In einem ambitionierten Experiment hat der bekannte deutsche Radiosender SWR3 einen Tag lang Beiträge von einer künstlichen Intelligenz (KI) moderieren lassen. Das Modell der KI-Stimme wurde von uns trainiert und basiert auf Tonaufnahmen von Volker Janitz, einem der Moderatoren des Senders. Dieses Prozess bezeichnet man auch als “Voice Cloning”.
Seit einiger Zeit trägt Künstliche Intelligenz (KI) immer stärker zur Transformation verschiedener Industriesektoren bei, wobei die Radiobranche keine Ausnahme darstellt. Besonders faszinierend ist der aufkommende Trend der Nutzung von KI-Stimmen, deren Einsatz in der Produktion zahlreiche Vorteile bieten könnte.

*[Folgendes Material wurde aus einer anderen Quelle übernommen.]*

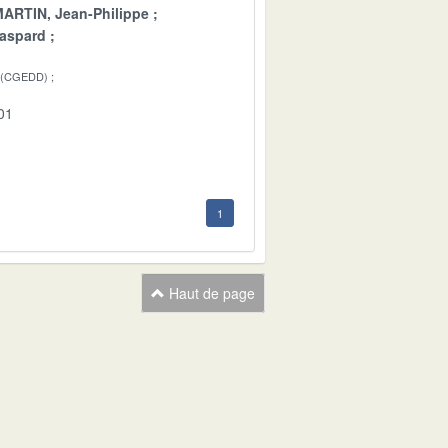
ARTIN, Jean-Philippe
aspard
 (CGEDD)
01
1
Haut de page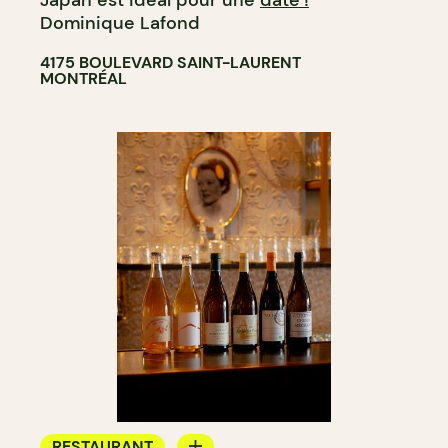
Dominique Lafond
4175 BOULEVARD SAINT-LAURENT
MONTRÉAL
RESTAURANT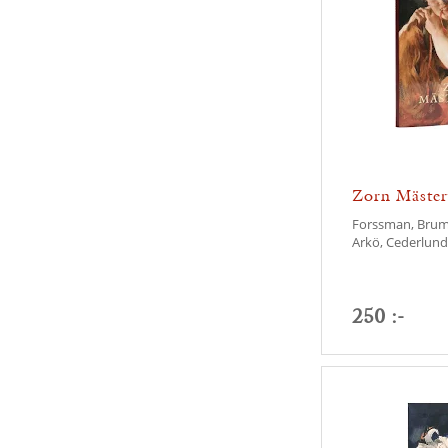
Zorn Mäster
Forssman, Brum
Arkö, Cederlund 
250 :-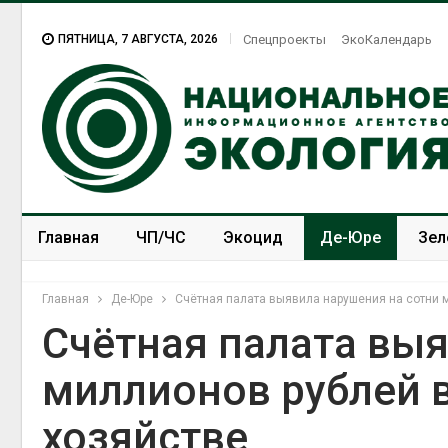
ПЯТНИЦА, 7 АВГУСТА, 2026
Спецпроекты
ЭкоКалендарь
Главная
ЧП/ЧС
Экоцид
Де-Юре
Зел
Спецпроекты
ЭкоЗОЖ
Главная
Де-Юре
Счётная палата выявила нарушения на сотни 
Счётная палата выя
миллионов рублей 
хозяйстве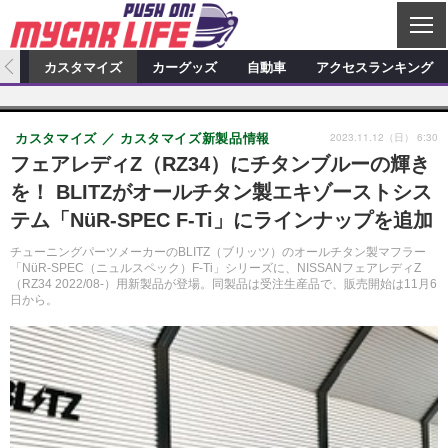
C
L
O
ィオ
カスタマイズ
カーグッズ
自動車
アクセスランキング
S
カーオーディオ
E
特集記事
新製品情報
カスタマイズ
2023.11.12（日） 6:30
カスタマイズ
カスタマイズ新製品情報
プロショップ検索
ショップ訪問記
カスタマイズ特集記事
カスタマイズ新製品情報
カーグッズ
フェアレディZ（RZ34）にチタンブルーの輝き
を！ BLITZがオールチタン製エキゾーストシス
カーオーディオニュース
デモカー製作記
カスタマイズニュース
カーグッズ特集記事
カーグッズ新製品情報
自動車
テム「NüR-SPEC F-Ti」にラインナップを追加
その他
カーグッズニュース
ニュース
試乗記
アクセスランキング
チューニングパーツメーカーのBLITZ（ブリッツ）のオールチタン製マフラー
「NüR-SPEC（ニュルスペック）F-Ti」シリーズに、NISSANフェアレディZ
スクープ
（RZ34 2022/08-）用新製品が登場。同製品は受注生産品で、販売開始は11月6
日から。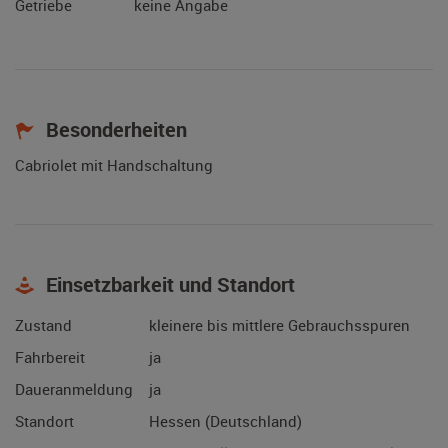
Getriebe
keine Angabe
Besonderheiten
Cabriolet mit Handschaltung
Einsetzbarkeit und Standort
Zustand
kleinere bis mittlere Gebrauchsspuren
Fahrbereit
ja
Daueranmeldung
ja
Standort
Hessen (Deutschland)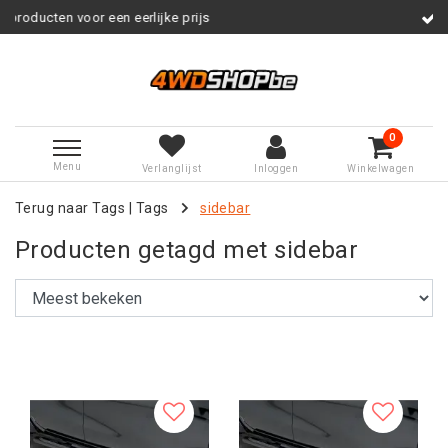
ijke prijs
Service na verkoop
0
Menu
Verlanglijst
Inloggen
Winkelwagen
Terug naar Tags
|
Tags
sidebar
Producten getagd met sidebar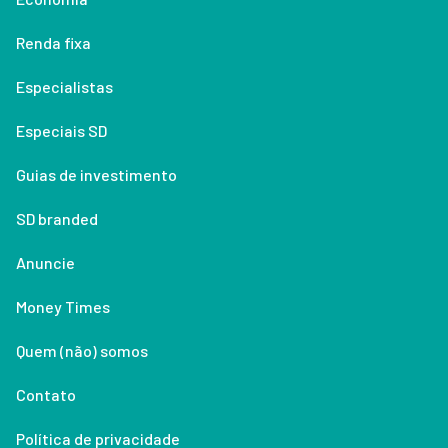
Renda fixa
Especialistas
Especiais SD
Guias de investimento
SD branded
Anuncie
Money Times
Quem (não) somos
Contato
Política de privacidade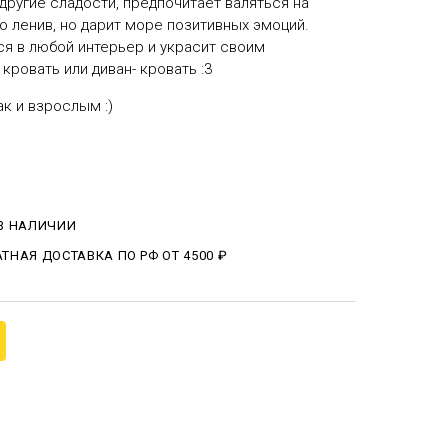
другие сладости, предпочитает валяться на
о ленив, но дарит море позитивных эмоций.
ся в любой интерьер и украсит своим
кровать или диван- кровать :3
ак и взрослым :)
 В НАЛИЧИИ
ТНАЯ ДОСТАВКА ПО РФ ОТ 4500 ₽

Einer davon ist, dass Radiosender ihre Inhalte effizienter und in größerem Umfang produzieren können, da künstliche KI-Moderator:innen rund um die Uhr und ohne Pause verfügbar sind, also zum Beispiel auch im Nachtdienst oder für Geisterfahrer-Meldungen, wo jede Sekunde zählt. Darüber hinaus sind KI-Stimmen in der Lage, Inhalte in verschiedenen Sprachen und Dialekten zu liefern, die die Moderator:innen vielleicht gar nicht sprechen – was die Reichweite der Sender deutlich erhöht. Auch für Radiospots – zum Beispiel für täglich wechselnde Angebote im Lebensmittelhandel – lassen sich synthetische Stimmen mit hoher Effizienz einsetzen.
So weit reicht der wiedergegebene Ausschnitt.